For this to be effective though you will need to identify and remove the causes or triggers of your depression. Which sounds like getting away from that family. I had to.

You say you get jobs and then quit as you are depressed. I'm afraid you will need to get a job and keep it. Find ways to cope with it as without it you will be stuck with that family and thus you won't get better. You just HAVE to do this, no matter what.

You say this is not you. Sorry, but it is you today. Admit that to yourself, stop trying to remember how you think you should be and focus on what you can be. We can never be who we once were, even when not depressed. We change, life changes, you must change and accept the reality of where you are at.

I must ask. If you say you have isolated for 4 years (I isolate deliberately as I can afford to and am happy about it) then how did you get pregnant? Surely you went to hospital for the birth, saw doctors and so on.

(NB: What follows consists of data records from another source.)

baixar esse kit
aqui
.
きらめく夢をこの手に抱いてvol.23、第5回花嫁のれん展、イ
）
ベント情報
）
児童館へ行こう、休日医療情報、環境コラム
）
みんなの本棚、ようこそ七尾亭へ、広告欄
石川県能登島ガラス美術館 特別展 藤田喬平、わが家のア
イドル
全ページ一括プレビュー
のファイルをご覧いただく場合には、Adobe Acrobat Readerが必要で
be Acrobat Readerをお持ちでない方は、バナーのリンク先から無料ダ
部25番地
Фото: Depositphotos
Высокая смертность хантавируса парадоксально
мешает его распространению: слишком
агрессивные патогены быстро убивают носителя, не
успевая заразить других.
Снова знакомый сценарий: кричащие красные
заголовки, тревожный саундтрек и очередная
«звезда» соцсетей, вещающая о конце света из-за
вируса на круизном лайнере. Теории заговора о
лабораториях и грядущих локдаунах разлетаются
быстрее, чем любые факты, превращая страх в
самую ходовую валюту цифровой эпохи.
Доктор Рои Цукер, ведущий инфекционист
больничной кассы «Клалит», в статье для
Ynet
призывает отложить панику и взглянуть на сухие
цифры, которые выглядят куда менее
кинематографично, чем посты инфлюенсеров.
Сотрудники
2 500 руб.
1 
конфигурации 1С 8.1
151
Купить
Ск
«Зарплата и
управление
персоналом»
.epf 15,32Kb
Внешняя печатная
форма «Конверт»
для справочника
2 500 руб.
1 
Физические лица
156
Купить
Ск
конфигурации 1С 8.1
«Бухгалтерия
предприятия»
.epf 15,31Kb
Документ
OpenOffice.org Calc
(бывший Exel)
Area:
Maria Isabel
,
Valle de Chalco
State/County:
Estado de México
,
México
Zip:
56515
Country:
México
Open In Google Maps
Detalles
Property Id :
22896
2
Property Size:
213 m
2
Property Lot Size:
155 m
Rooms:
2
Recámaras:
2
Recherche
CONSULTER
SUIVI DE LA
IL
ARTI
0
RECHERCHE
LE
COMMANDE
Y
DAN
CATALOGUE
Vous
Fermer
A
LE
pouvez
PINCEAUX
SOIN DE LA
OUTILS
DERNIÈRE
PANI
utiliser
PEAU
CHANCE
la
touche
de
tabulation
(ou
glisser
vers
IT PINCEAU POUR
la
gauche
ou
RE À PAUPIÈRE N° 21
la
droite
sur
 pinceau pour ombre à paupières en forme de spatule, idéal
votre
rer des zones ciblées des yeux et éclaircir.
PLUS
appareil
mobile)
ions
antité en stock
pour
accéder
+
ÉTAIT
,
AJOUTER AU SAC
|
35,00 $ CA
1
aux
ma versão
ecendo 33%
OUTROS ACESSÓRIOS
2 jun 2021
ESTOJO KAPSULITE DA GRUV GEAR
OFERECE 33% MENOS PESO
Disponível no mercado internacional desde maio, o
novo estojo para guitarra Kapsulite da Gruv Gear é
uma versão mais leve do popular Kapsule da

You say there is a bit of you that shines. That's you, the rest is life's miseries and it's weigting you down. Never let go of that shine, it's called hope and it's there for all of us. But it is we who must get off our butts and seek good help, follow advice, take treatment but keep control of you rown life and treatment.

Your daughter needs you but you need you to be better most of all so you can care for both of you.

I did it from lower than you describe. And I had it for longer than most. If I can do it, so can you. The key is deciding to get better and then following up on that. Get away from that family, find work you will stick with, get treatment and leave all the garbage behind.

You are worth every minute of effort, believe me. As the things lift off you then you will feel relief in small ways. Escaping that family and not having to face them every day wil change your perspective and make a job possible etc.

Most importantly is to do all this slowly. Small steps, but aimed the same way. Take a small step forward and don't go back. Just forward. For you two. Life is a gift, don't let the rubbish part of others take that away from you, please.